On sectors that investors would likely avoid, Lim said technology was one, but then, there are many categories under technology and one has to look at the companies specifically, as they have different products and customer base.
It is also challenging for the property sector with the overhang. While the main issue is still high bank rejection rates, Lim said loosening the requirements would be pretty tough, as the household debt-to-GDP ratio is still quite high.
Meanwhile, a fund flow report by MIDF Research said an exodus of foreign funds from Bursa Malaysia was observed last week, which extended the foreign net selling streak to the eighth week.
Foreign funds sold RM1.18bil net of local equities last week, a level not seen since October last year.

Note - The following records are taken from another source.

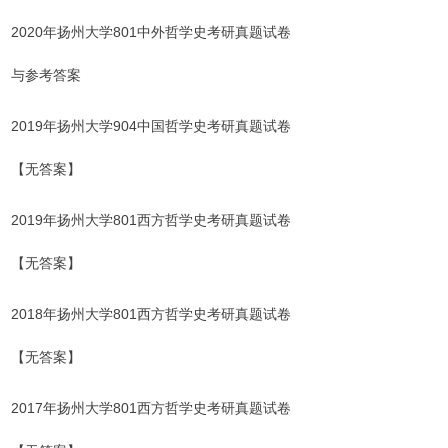
2020年扬州大学801中外哲学史考研真题试卷
与参考答案
2019
年扬州大学904中国
哲学史
考研真题试卷
【无答案】
2019年扬州大学801西方哲学史考研真题试卷
【无答案】
2018年扬州大学801西方哲学史考研真题试卷
【无答案】
2017年扬州大学801西方哲学史考研真题试卷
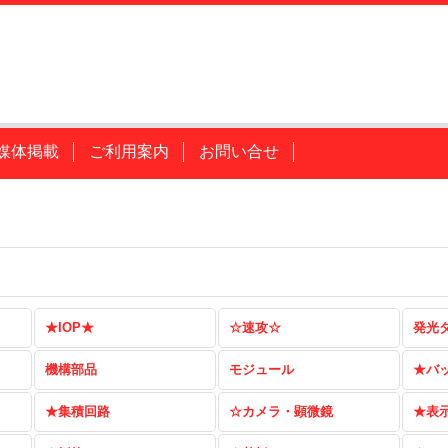
媒体掲載
ご利用案内
お問い合せ
★IOP★
☆速攻☆
発光
機構部品
モジュール
★バ
★集積回路
☆カメラ・顕微鏡
★表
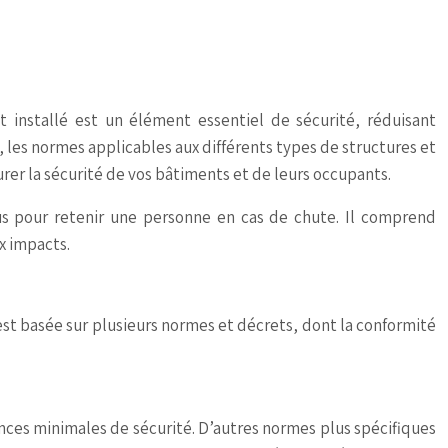
 installé est un élément essentiel de sécurité, réduisant
 les normes applicables aux différents types de structures et
urer la sécurité de vos bâtiments et de leurs occupants.
us pour retenir une personne en cas de chute. Il comprend
x impacts.
 est basée sur plusieurs normes et décrets, dont la conformité
gences minimales de sécurité. D’autres normes plus spécifiques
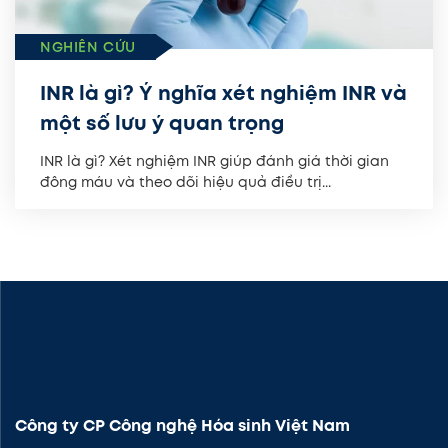
NGHIÊN CỨU
INR là gì? Ý nghĩa xét nghiệm INR và
một số lưu ý quan trọng
INR là gì? Xét nghiệm INR giúp đánh giá thời gian
đông máu và theo dõi hiệu quả điều trị...
Công ty CP Công nghệ Hóa sinh Việt Nam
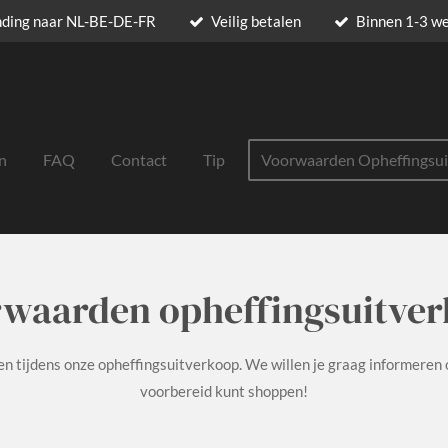
nding naar NL-BE-DE-FR
Veilig betalen
Binnen 1-3 w
n
FAQ
Contact
Tip
Voorwaarden Opheffingsu
waarden opheffingsuitve
n tijdens onze opheffingsuitverkoop. We willen je graag informeren 
voorbereid kunt shoppen!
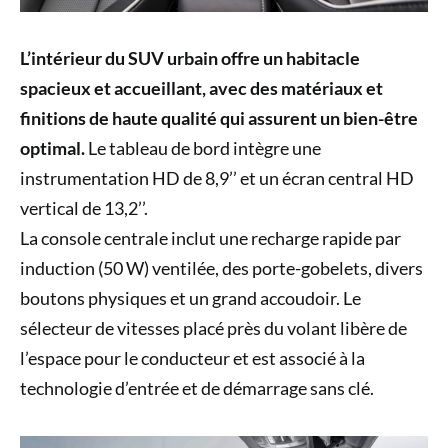
L’intérieur du SUV urbain offre un habitacle
spacieux et accueillant, avec des matériaux et
finitions de haute qualité qui assurent un bien-être
optimal.
Le tableau de bord intègre une
instrumentation HD de 8,9’’ et un écran central HD
vertical de 13,2’’.
La console centrale inclut une recharge rapide par
induction (50 W) ventilée, des porte-gobelets, divers
boutons physiques et un grand accoudoir. Le
sélecteur de vitesses placé près du volant libère de
l’espace pour le conducteur et est associé à la
technologie d’entrée et de démarrage sans clé.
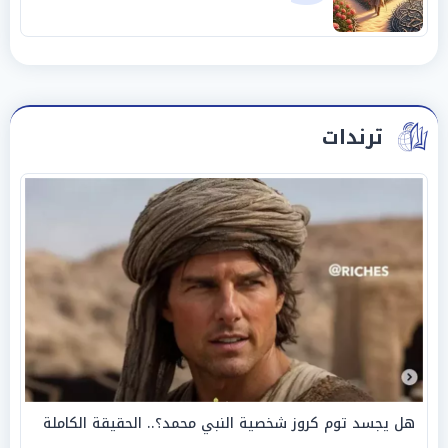
ترندات
هل يجسد توم كروز شخصية النبي محمد؟.. الحقيقة الكاملة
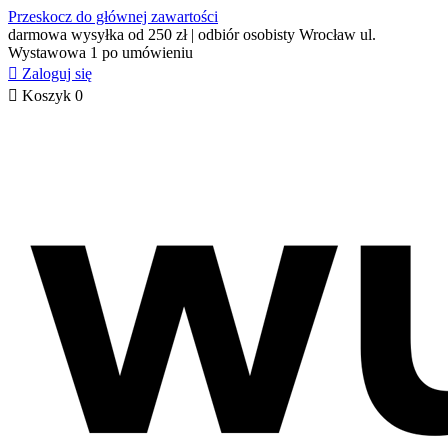
Przeskocz do głównej zawartości
darmowa wysyłka od 250 zł | odbiór osobisty Wrocław ul.
Wystawowa 1 po umówieniu

Zaloguj się

Koszyk
0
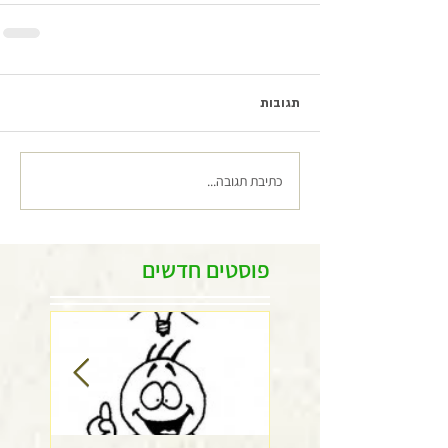
תגובות
כתיבת תגובה...
פוסטים חדשים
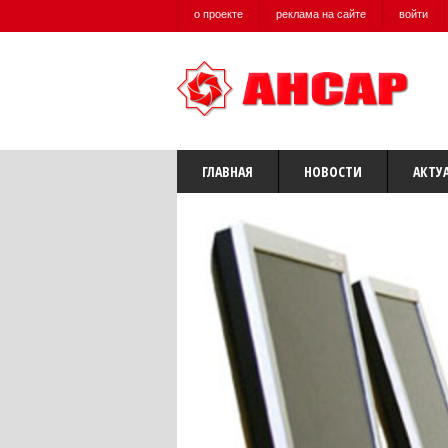
о проекте
реклама на сайте
войти
ГЛАВНАЯ
НОВОСТИ
АКТУ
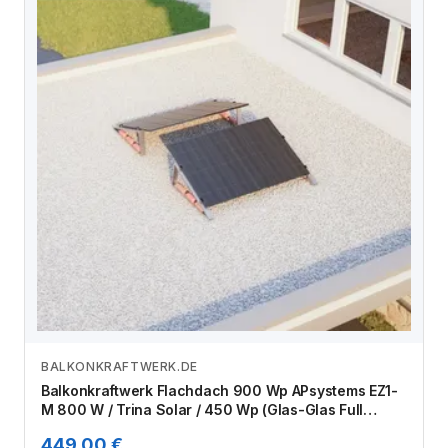
BALKONKRAFTWERK.DE
Zum Angebot
Balkonkraftwerk Flachdach 900 Wp APsystems EZ1-
M 800 W / Trina Solar / 450 Wp (Glas-Glas Full
Black) / Standard / zwei Reihen quer / 2 Module
449,00 €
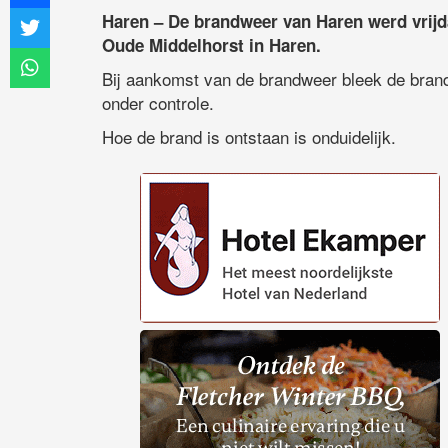
Haren – De brandweer van Haren werd vrij
Oude Middelhorst in Haren.
Bij aankomst van de brandweer bleek de brand
onder controle.
Hoe de brand is ontstaan is onduidelijk.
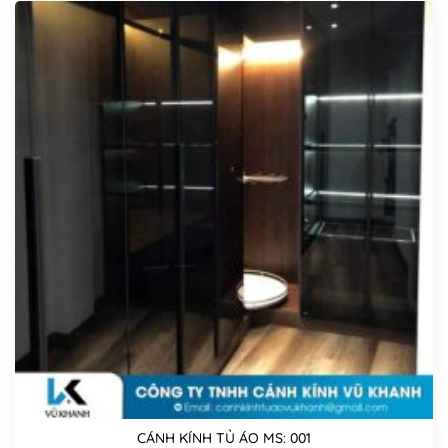
CÁNH KÍNH TỦ ÁO MS: 001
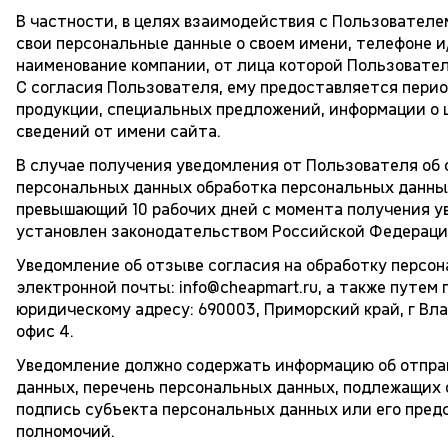
В частности, в целях взаимодействия с Пользователе
свои персональные данные о своем имени, телефоне и
наименование компании, от лица которой Пользовате
С согласия Пользователя, ему предоставляется пери
продукции, специальных предложений, информации о 
сведений от имени сайта.
В случае получения уведомления от Пользователя об 
персональных данных обработка персональных данных
превышающий 10 рабочих дней с момента получения ув
установлен законодательством Российской Федераци
Уведомление об отзыве согласия на обработку персо
электронной почты:
info@cheapmart.ru
, а также путем
юридическому адресу: 690003, Приморский край, г Влад
офис 4.
Уведомление должно содержать информацию об отпра
данных, перечень персональных данных, подлежащих 
подпись субъекта персональных данных или его пред
полномочий.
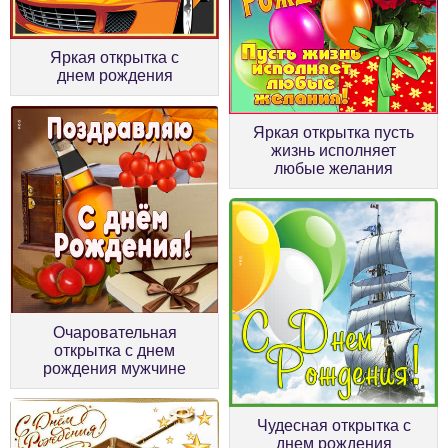
Яркая открытка с
днем рождения
Яркая открытка пусть
жизнь исполняет
любые желания
Очаровательная
открытка с днем
рождения мужчине
Чудесная открытка с
днем рождения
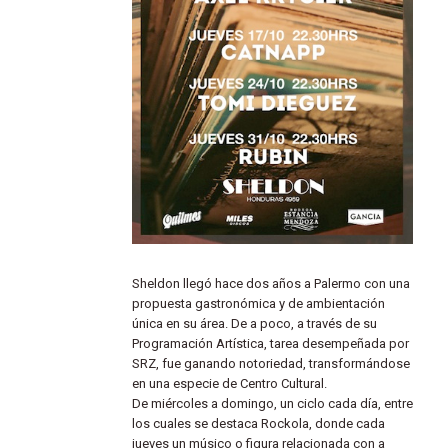
Sheldon llegó hace dos años a Palermo con una
propuesta gastronómica y de ambientación
única en su área. De a poco, a través de su
Programación Artística, tarea desempeñada por
SRZ, fue ganando notoriedad, transformándose
en una especie de Centro Cultural.
De miércoles a domingo, un ciclo cada día, entre
los cuales se destaca Rockola, donde cada
jueves un músico o figura relacionada con a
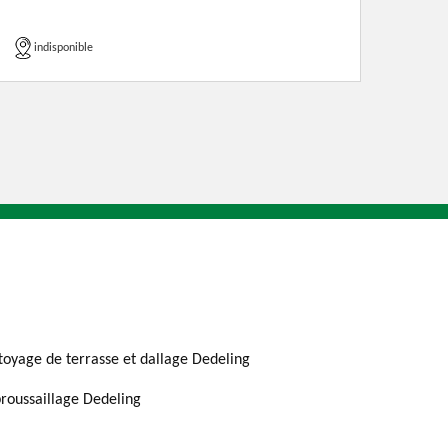
indisponible
toyage de terrasse et dallage Dedeling
roussaillage Dedeling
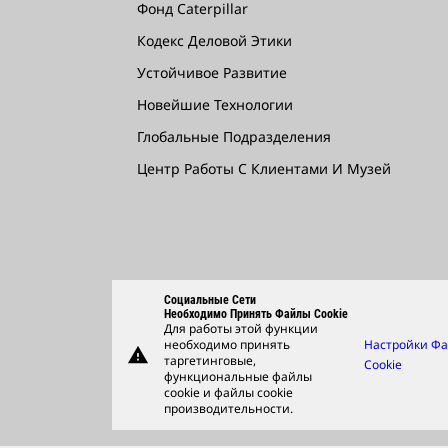
Фонд Caterpillar
Кодекс Деловой Этики
Устойчивое Развитие
Новейшие Технологии
Глобальные Подразделения
Центр Работы С Клиентами И Музей
Социальные Сети
Необходимо Принять Файлы Cookie
Для работы этой функции
необходимо принять
Настройки Ф
warning
таргетинговые,
Cookie
функциональные файлы
cookie и файлы cookie
производительности.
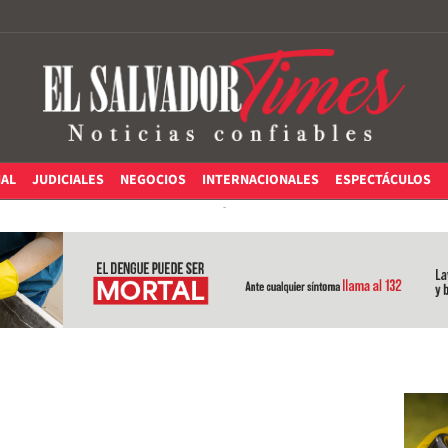
IAL
JUDICIALES
NEGOCIOS
INTERNACIONALES
ESPECTÁCULOS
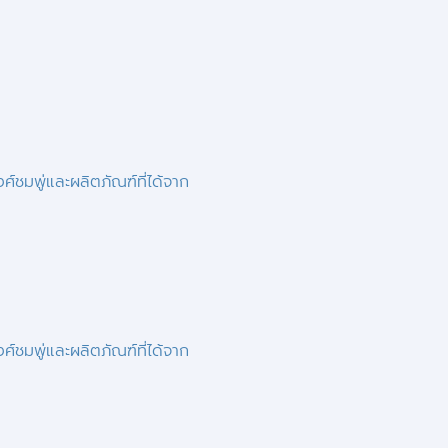
์ชมพู่และผลิตภัณฑ์ที่ได้จาก
์ชมพู่และผลิตภัณฑ์ที่ได้จาก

PUBLIC BANK BHD saw the largest outflow of RM8.04mil, with its share price increasing 0.72% for the week. The research house said this may indicate a sell-on-strength stance.
Axiata Group Bhd came in second with an outflow of RM6.14mil with a 1.14% increase in share price for the week, while MALAYAN BANKING BHD came in third with an outflow of RM5.96mil with a 0.33% increase in share price.
As for top net inflows, Tenaga Nasional Bhd had the highest inflow of RM6.44mil last week, although its share price dropped 1.86%.
“It is notable that net money inflows amidst a retreating share price may indicate a buy-on-weakness stance among some investors,” MIDF Research said.
The FBM KLCI settled at 1,603.74 points on Tuesday, down about 4% YTD.
It remains a laggard in Asean on a YTD basis, alongside Indonesia’s Jakarta Composite Index, which is down 5.9%.